Provided data:
□ □ □ □ □ □ □

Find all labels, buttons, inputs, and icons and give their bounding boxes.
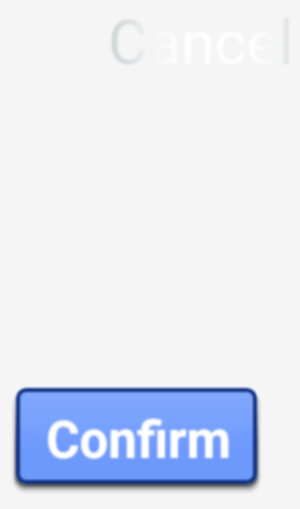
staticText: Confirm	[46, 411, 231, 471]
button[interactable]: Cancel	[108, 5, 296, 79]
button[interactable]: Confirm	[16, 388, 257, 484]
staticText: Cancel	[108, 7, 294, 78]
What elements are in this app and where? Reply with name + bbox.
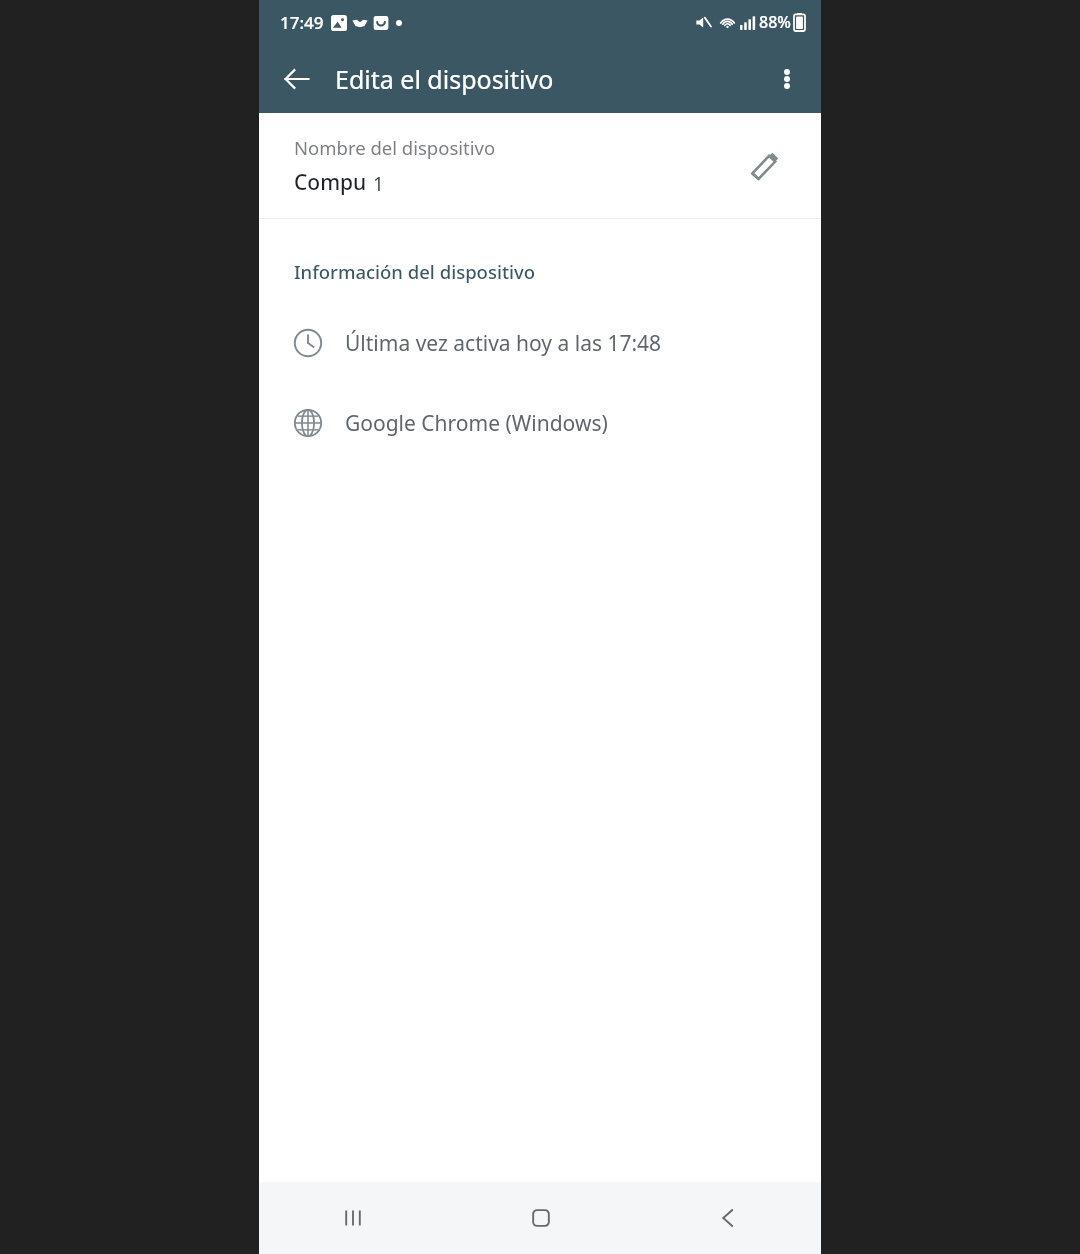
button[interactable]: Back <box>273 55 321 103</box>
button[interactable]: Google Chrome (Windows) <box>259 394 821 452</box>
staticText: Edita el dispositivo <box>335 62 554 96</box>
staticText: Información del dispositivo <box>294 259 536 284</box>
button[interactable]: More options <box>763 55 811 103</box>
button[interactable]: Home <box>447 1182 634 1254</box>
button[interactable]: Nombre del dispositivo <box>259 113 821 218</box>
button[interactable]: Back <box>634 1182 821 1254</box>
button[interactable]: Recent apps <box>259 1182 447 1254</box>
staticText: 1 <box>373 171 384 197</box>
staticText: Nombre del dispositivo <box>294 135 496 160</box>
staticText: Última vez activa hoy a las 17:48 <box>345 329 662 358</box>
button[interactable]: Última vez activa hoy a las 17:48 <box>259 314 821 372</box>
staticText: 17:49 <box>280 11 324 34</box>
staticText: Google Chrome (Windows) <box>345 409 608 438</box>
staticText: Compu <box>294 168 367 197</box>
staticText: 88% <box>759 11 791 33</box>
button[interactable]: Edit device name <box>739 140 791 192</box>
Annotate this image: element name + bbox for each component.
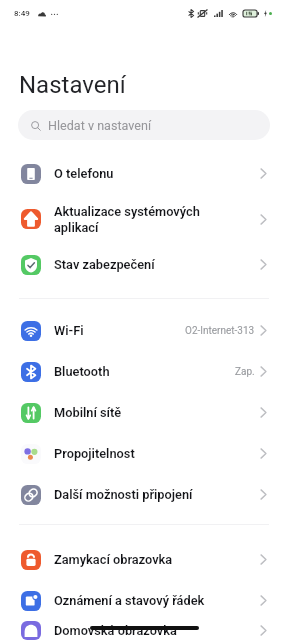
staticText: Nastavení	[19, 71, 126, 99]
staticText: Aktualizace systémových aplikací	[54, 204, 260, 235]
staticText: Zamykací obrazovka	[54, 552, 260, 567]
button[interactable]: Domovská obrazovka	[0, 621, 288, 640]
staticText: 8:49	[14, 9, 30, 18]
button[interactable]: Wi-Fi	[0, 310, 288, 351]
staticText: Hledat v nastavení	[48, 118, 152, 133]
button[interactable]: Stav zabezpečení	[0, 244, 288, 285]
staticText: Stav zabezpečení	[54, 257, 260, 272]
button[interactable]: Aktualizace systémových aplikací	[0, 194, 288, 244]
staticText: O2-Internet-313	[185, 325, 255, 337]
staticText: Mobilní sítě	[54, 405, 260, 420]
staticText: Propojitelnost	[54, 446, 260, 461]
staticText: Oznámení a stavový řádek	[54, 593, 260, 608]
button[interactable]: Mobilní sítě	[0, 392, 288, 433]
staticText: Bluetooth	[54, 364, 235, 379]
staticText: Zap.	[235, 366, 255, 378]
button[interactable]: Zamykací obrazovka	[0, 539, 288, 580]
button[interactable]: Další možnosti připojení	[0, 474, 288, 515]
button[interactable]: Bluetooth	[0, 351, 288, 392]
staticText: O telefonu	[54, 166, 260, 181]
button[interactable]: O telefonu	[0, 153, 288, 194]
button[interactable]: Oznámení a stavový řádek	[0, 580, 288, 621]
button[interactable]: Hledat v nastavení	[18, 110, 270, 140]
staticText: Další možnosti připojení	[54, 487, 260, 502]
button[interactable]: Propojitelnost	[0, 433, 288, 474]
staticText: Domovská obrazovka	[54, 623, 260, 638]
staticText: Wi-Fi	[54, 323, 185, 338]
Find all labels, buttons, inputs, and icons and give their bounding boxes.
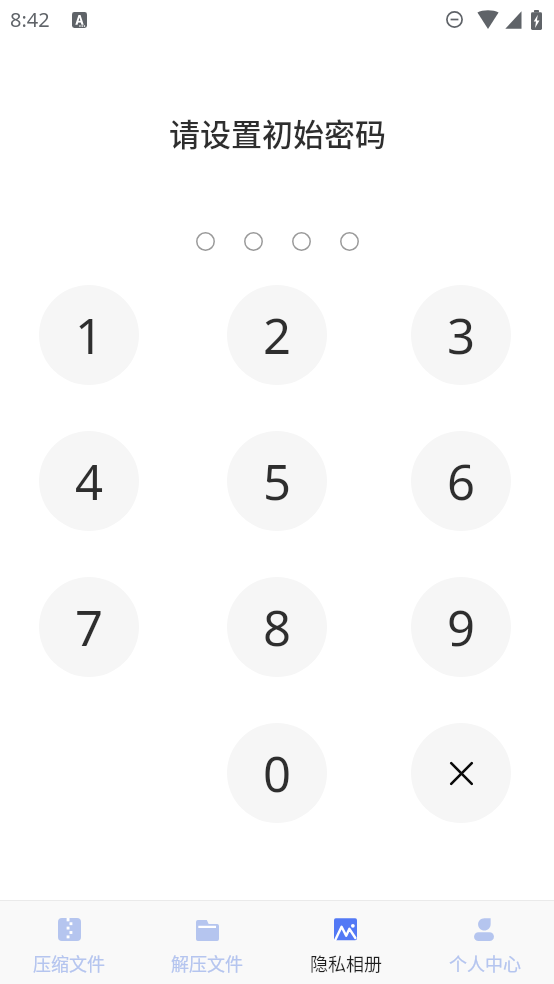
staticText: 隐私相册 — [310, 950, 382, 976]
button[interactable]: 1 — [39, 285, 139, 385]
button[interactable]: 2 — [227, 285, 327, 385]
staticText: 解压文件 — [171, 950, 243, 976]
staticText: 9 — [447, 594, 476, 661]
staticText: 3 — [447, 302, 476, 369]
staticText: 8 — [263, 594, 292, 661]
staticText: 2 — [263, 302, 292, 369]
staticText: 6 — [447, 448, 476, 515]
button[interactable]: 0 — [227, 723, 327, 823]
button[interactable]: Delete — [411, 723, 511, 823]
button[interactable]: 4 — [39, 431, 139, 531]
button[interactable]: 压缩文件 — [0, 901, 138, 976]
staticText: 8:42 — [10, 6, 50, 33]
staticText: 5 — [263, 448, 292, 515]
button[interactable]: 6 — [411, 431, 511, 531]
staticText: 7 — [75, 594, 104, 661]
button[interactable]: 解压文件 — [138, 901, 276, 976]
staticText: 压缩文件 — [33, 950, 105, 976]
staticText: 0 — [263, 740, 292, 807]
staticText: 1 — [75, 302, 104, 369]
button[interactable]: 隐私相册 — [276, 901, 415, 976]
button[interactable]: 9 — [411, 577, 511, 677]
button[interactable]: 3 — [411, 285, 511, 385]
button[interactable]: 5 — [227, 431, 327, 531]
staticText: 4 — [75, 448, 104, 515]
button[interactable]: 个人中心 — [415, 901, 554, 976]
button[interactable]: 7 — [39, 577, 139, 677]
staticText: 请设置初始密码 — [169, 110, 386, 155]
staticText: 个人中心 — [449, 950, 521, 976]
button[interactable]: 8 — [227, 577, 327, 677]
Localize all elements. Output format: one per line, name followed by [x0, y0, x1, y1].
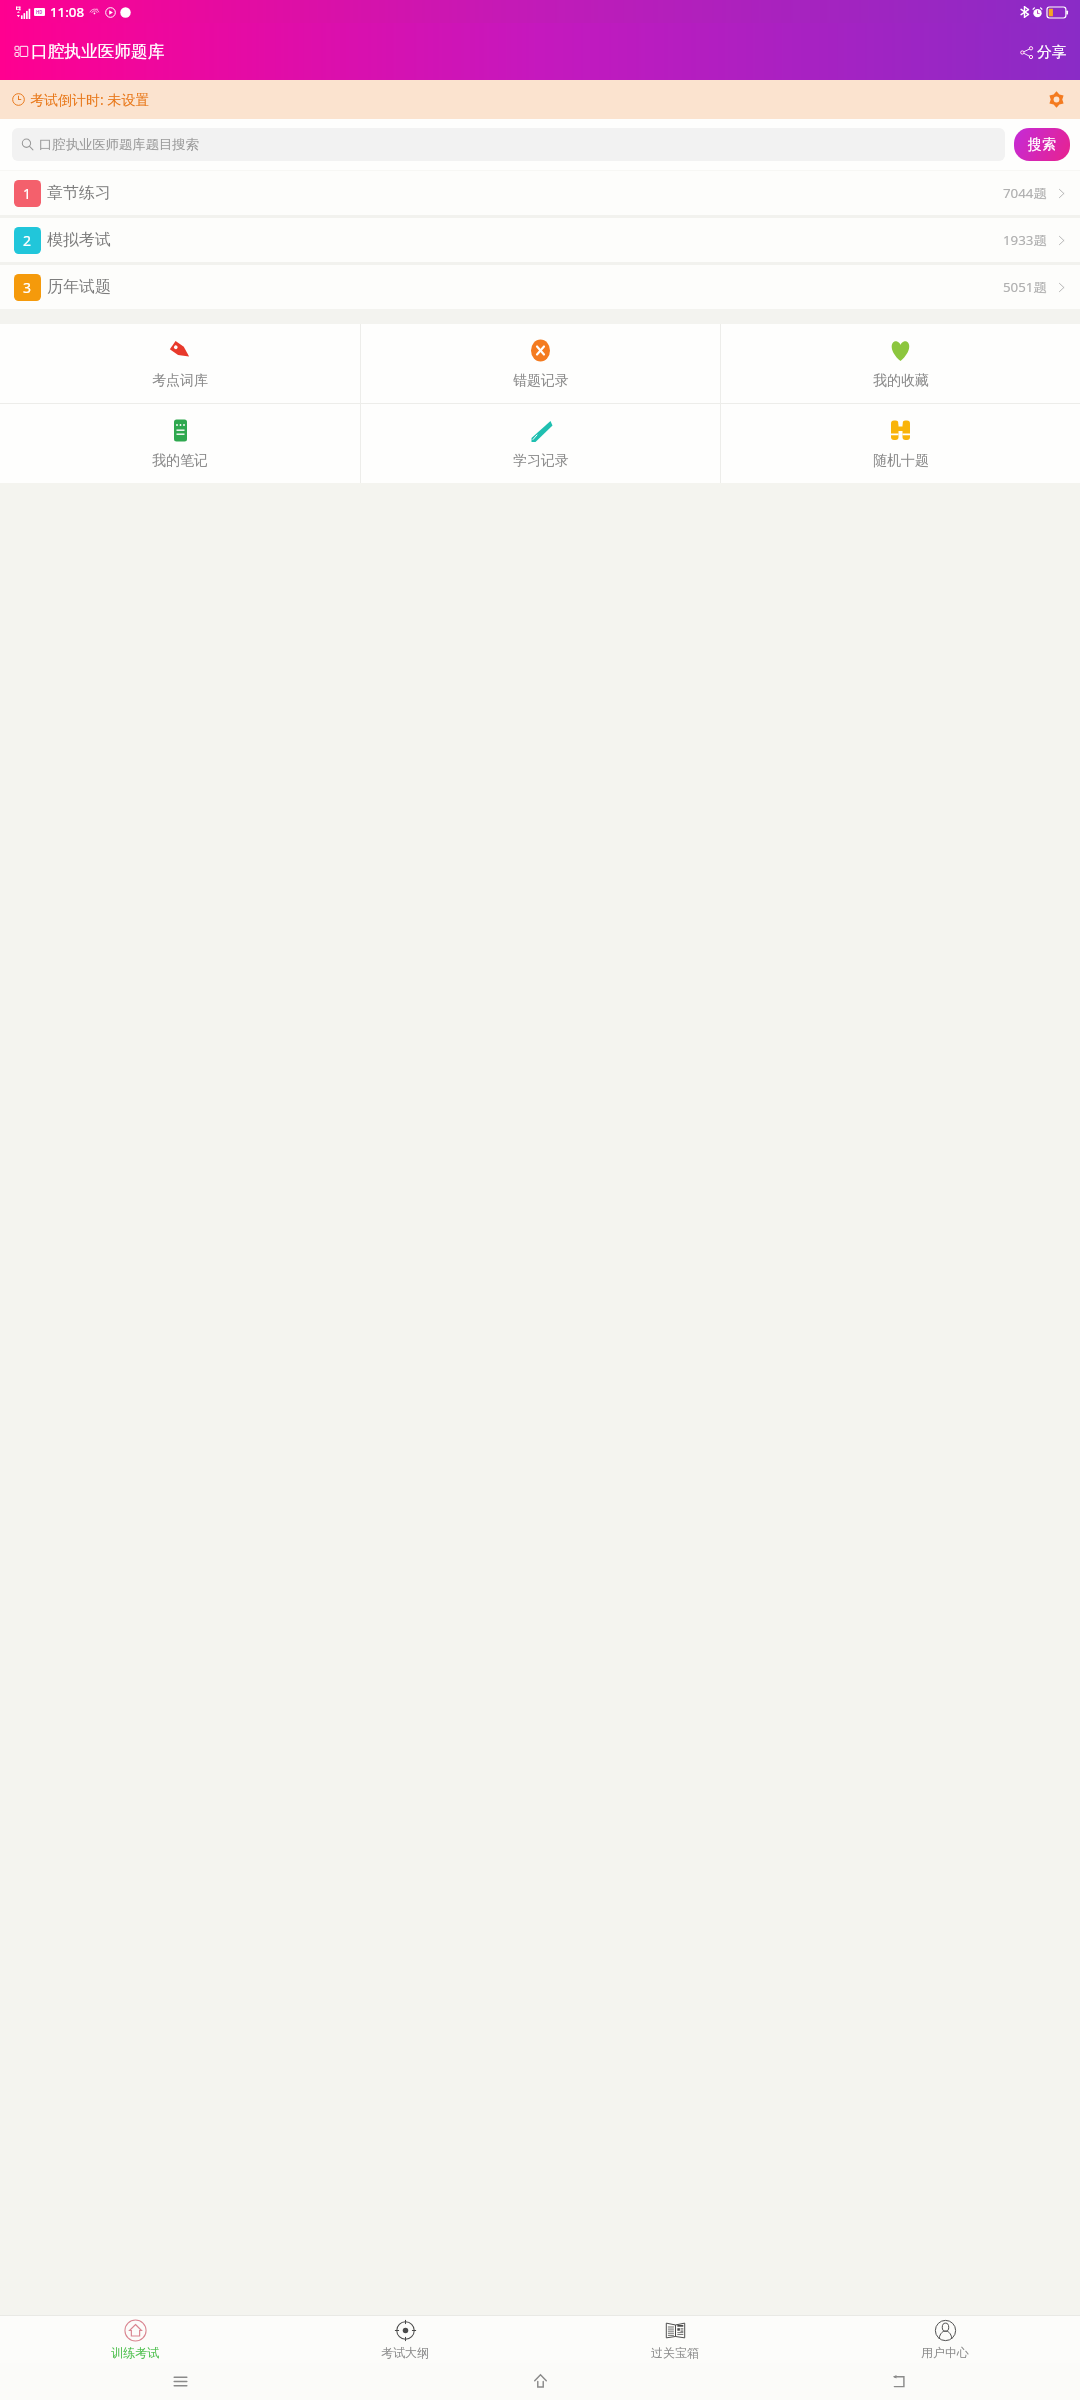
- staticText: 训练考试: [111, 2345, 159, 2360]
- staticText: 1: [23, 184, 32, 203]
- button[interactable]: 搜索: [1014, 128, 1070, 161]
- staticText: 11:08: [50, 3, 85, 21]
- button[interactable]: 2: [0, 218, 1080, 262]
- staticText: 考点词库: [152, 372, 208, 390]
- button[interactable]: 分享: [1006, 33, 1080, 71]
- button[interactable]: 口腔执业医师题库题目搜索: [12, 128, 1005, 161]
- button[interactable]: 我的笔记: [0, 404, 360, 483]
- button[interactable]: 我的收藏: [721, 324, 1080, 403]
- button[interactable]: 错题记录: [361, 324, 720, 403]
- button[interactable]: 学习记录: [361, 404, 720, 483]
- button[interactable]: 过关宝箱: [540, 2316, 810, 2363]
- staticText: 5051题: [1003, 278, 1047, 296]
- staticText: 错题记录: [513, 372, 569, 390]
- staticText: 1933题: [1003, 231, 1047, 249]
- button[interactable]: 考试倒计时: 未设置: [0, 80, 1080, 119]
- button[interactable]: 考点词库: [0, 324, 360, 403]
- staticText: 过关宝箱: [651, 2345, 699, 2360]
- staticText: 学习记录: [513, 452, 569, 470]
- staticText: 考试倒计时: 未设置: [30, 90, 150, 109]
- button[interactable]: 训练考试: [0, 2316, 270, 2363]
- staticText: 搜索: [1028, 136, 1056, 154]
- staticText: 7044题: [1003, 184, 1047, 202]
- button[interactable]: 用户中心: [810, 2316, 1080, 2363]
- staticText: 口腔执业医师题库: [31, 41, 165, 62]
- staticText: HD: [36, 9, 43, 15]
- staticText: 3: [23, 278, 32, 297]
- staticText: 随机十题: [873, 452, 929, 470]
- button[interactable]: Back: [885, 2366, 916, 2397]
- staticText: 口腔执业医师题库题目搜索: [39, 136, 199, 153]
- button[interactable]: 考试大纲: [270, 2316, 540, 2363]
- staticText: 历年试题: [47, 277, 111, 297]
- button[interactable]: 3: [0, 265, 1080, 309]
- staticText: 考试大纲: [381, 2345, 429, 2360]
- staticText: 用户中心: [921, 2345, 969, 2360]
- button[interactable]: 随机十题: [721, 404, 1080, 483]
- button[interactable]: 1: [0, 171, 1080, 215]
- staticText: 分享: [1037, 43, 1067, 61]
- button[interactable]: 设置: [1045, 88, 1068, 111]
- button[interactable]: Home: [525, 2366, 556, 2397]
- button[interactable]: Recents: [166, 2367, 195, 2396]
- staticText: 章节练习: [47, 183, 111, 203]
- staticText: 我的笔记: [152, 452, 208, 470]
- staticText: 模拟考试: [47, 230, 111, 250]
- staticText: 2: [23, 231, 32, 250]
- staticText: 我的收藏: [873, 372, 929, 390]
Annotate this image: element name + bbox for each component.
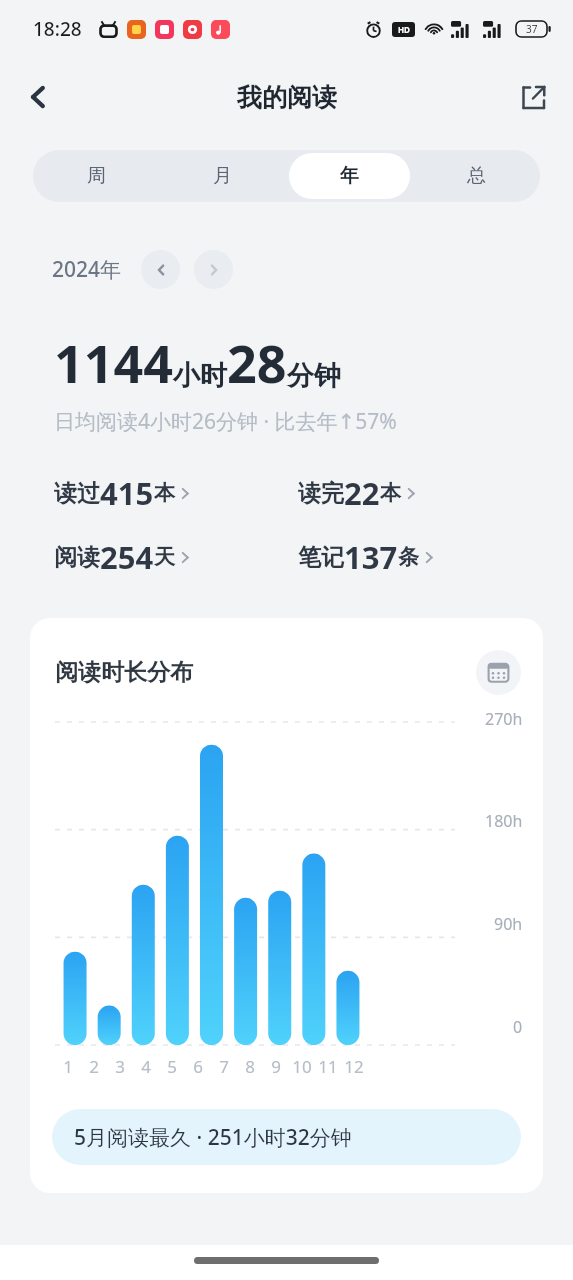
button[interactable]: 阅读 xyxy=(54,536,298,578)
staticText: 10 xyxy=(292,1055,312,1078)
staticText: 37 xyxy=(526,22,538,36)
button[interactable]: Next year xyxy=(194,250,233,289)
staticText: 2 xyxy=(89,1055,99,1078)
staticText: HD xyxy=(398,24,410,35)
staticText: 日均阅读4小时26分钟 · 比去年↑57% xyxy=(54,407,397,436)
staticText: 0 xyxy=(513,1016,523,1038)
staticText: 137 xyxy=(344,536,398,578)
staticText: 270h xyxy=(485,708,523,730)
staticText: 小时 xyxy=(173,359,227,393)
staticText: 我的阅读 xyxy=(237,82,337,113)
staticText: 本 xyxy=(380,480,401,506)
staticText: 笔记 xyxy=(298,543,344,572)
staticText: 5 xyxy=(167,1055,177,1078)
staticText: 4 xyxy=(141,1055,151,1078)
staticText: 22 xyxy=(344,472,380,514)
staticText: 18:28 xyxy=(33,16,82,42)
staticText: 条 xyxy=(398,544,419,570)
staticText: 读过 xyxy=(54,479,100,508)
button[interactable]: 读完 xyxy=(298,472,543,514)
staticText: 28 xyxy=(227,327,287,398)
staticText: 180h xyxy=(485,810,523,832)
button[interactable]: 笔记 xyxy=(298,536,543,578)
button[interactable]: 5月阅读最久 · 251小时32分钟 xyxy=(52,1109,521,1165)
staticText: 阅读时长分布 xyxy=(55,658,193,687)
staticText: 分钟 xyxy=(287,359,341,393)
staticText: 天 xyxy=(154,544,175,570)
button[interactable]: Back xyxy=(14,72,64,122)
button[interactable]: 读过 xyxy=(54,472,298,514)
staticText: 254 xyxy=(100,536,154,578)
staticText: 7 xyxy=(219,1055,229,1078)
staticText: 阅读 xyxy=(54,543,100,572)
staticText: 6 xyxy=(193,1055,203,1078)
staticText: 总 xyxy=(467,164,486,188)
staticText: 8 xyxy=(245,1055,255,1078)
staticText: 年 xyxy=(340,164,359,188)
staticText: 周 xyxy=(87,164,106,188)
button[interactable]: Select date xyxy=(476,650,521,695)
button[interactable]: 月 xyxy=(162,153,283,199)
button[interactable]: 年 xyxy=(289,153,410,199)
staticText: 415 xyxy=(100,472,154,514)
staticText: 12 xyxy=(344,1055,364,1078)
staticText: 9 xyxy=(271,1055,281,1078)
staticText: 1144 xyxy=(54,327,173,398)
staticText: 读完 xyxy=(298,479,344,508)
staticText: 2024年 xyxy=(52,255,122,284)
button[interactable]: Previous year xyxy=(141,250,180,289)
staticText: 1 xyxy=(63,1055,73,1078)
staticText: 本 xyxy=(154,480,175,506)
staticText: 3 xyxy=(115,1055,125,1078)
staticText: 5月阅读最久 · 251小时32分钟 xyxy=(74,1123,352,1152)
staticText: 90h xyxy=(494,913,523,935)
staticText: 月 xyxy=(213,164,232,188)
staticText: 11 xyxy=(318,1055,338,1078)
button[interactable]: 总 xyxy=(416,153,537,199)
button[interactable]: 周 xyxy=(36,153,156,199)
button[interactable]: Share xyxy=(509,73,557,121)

□ □ □ □ □ □ □

Work task: Each line of the listing that contains the word "aplikací" must be copied.

Expected answer:
staticText: Aktualizace systémových aplikací	[54, 204, 260, 235]
button[interactable]: Aktualizace systémových aplikací	[0, 194, 288, 244]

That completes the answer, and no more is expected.